Who among us doesn't have at least one blue-and-yellow can sitting on the shelf near the tools? WD-40 and its secret formula has been often imitated, but the small San Diego firm long resisted the temptation to spread itself thin with too many other products. Under the leadership of one John S. Barry, the company took a single product – one that had taken 40 tries to get right – and built it into the Kleenex of lubricant products, good for $317 million in sales last year. The man who kept his focus firmly on making the best single product of its type has passed away at the age of 84.

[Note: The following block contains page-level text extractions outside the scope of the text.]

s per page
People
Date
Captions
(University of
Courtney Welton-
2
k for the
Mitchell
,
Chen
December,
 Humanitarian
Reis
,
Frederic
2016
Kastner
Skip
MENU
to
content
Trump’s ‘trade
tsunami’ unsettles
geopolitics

John Barry's demeanor as the top dog of WD-40 Co. is an admirable example for fatcat CEOs that are so addicted to costly perks. Barry himself acknowledged that his style was that of "breaking all the Harvard Business School rules." He answered his own phone. He flew coach. Meetings were sometimes held at Denny's. The proof of Barry's keen instincts can be seen by the myriad of copycat products laid to waste by WD-40's dominance.

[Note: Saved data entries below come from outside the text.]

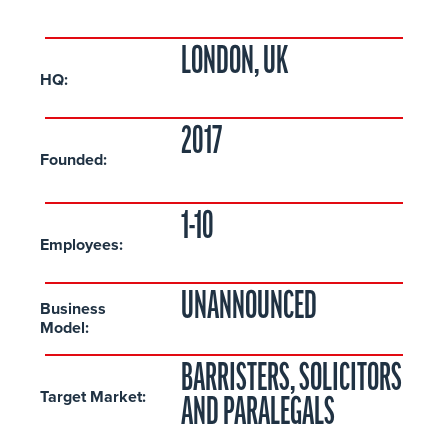
LONDON, UK
HQ:
2017
Founded:
1-10
Employees:
UNANNOUNCED
Business
Model:
BARRISTERS, SOLICITORS
Target Market:
AND PARALEGALS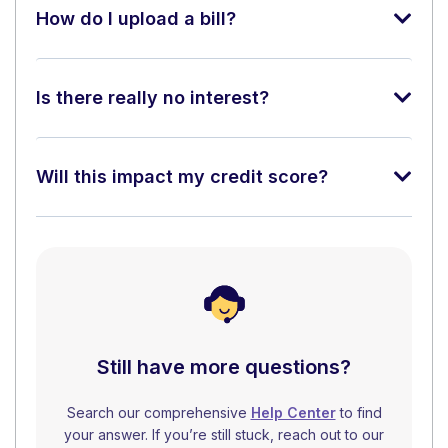
How do I upload a bill?
Is there really no interest?
Will this impact my credit score?
Still have more questions?
Search our comprehensive
Help Center
to find
your answer. If you’re still stuck, reach out to our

Despite the assertions that a single-product company would never make it, WD-40 is very much still around thanks to John Barry's refusal to tinker with his product and its ever-increasing list of unique uses. The company now has other highly regarded products in its porfolio, such as Spot Shot carpet cleaner, Lava soap, and 3-in-1 Oil – perhaps the only other lubricant that's nearly as universal and also has a delightfully distinct aroma, just like its blue and yellow shelfmate.